こちらに、保険料を納めた期間と得する金額をまとめました。

 

* 85歳:65歳時点の男性の平均余命
[図表1]付加保険料納付期間別、得する金額 ~男性編~ * 85歳:65歳時点の男性の平均余命

 

* 90歳:65歳時点の女性の平均余命

[図表2]付加保険料納付期間別、得する金額 ~女性編~ * 90歳:65歳時点の女性の平均余命

 

このように、付加保険料を支払う期間が長ければ長いほど、得する制度というのがお分かりいただけるかと思います。入っておいて損はない制度ですよね。

付加年金は「国民年金のみ」に加入している人の制度

しかし、残念ながら付加年金は誰でも利用できる制度ではありません。
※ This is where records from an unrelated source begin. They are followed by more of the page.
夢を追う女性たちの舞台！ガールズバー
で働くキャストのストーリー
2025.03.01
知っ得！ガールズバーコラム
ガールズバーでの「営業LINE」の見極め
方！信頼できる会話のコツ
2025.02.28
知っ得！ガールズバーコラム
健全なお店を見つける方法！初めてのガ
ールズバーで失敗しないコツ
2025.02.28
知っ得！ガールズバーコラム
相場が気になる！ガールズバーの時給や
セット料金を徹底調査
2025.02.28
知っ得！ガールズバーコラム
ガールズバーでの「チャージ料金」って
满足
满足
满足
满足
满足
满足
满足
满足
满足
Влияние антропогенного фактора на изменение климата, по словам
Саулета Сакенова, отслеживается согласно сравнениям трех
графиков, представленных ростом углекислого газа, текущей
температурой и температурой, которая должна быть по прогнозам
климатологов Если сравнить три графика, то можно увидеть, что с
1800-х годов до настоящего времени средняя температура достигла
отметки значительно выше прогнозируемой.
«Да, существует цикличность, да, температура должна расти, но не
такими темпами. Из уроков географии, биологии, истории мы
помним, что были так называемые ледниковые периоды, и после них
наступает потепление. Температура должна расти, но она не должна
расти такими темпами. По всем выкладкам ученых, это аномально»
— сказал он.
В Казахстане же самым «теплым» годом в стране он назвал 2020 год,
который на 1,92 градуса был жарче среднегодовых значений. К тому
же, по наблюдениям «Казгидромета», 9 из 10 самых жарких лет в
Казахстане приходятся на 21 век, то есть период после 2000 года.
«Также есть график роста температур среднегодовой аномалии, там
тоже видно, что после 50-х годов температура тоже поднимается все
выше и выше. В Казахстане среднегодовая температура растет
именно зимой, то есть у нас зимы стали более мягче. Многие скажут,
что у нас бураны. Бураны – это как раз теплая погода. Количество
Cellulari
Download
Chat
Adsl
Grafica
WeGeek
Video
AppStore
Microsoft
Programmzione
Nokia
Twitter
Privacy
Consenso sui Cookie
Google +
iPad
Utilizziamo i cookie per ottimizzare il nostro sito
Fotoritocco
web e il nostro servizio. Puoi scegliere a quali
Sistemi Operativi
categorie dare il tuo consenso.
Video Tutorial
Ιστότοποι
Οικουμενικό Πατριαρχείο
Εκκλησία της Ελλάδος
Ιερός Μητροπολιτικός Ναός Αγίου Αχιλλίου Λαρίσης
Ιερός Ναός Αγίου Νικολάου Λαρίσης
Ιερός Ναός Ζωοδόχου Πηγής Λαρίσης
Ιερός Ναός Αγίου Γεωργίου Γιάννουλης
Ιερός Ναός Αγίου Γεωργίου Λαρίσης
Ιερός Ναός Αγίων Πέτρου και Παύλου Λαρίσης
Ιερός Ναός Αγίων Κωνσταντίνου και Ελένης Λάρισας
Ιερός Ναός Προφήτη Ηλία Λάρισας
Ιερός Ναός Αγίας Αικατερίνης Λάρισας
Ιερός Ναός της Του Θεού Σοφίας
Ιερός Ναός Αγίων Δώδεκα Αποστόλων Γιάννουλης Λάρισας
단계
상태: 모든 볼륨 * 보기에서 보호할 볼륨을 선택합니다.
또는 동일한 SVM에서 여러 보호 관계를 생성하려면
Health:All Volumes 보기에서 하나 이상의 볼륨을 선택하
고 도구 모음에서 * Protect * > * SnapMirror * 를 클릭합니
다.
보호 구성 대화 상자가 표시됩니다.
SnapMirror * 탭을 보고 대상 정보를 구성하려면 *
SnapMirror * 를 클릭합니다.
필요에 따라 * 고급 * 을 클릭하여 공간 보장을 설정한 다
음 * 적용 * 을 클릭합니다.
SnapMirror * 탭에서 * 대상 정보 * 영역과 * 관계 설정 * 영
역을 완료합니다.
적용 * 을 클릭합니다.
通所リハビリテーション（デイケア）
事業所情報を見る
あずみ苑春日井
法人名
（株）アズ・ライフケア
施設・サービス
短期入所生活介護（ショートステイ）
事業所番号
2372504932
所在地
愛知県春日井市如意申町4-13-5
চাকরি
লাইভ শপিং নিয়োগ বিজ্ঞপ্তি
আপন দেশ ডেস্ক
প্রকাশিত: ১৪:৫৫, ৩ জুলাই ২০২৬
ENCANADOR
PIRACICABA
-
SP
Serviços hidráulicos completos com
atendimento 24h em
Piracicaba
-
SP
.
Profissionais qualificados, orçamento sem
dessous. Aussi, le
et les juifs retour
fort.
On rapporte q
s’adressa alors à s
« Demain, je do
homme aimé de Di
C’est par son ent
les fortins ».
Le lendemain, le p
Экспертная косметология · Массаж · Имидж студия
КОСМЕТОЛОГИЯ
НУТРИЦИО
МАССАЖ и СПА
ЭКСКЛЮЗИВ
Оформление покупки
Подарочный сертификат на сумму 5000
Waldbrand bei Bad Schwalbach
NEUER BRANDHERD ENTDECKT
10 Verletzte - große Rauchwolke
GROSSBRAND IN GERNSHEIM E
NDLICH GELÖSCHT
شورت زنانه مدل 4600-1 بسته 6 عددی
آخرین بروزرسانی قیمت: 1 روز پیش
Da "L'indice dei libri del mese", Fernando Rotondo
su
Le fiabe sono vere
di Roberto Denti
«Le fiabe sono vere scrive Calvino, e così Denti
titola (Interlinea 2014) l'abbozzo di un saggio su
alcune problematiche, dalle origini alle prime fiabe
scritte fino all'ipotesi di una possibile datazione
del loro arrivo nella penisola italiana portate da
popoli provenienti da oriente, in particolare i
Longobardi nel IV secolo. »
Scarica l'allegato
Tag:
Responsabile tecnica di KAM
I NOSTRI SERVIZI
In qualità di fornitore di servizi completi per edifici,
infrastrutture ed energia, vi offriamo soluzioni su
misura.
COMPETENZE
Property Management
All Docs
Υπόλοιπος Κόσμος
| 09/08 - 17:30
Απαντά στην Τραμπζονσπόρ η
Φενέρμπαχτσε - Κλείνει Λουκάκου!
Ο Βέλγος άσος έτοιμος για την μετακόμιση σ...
利用できる人と、利用できない人は次の通りです。

 

【利用できる人】

 

●第1号被保険者(自営業、農林漁業、学生、無職、65歳未満の任意加入者など)

 

【利用できない人】

 

●第2号被保険者(厚生年金加入者)

●第3号被保険者(第2号被保険者に扶養されている配偶者)

●国民年金保険料の免除・猶予を受けている人

●国民年金基金の加入者

 

付加年金は、国民年金のみに加入している人のための制度です。国民年金のみに加入している人の年金額はとても少ないので、この制度を利用できる人は、利用を検討した方がいいでしょう。

付加年金のメリット・デメリット

そのほかにも利用した方がいいメリットがいくつかあります。

 

付加年金は、マクロ経済スライドの影響を受けないので増減はしないようになっています。ただし、国民年金自体を繰下げして、受給開始年齢を65歳よりも後ろ倒しにすると、付加年金も増額されます。長生きすればよりお得になるということです。

 

また、付加保険料は全額が所得控除の対象となる為、税制面でも優遇を受けられます。

 

一方で、デメリットもあります。

 

付加年金は、2年で元がとれる制度です。平均余命まで生きれば、かなりお得な制度だということをお伝えしました。しかし、もしも65歳から2年以内に亡くなってしまったとしても、納付した付加保険料は返還されません。年金を受取る前に亡くなってしまった場合も同様に、納付した付加保険料は返還されません。

 

さらに、国民年金自体を繰上げして65歳よりも早く受取り始めると、付加年金も減額されます。

「付加年金」を知っている人は、半数にも満たない

「付加年金」という制度、ご存じでしたか? 厚生労働省年金局がおこなった「令和2年国民年金被保険者実態調査」では、42.9%の人しか「付加年金」という制度を知らないという結果が出ました。こんなにお得な制度なのに、半数以下の人が知らないなんてもったいないのではないでしょうか。

 

なお、付加保険料は、納期限を経過した場合でも、支払いの期限から2年間は支払うことができます。いまからでも間に合います。少しでも年金受給額を増やすために、この制度を利用してみてはいかがでしょうか。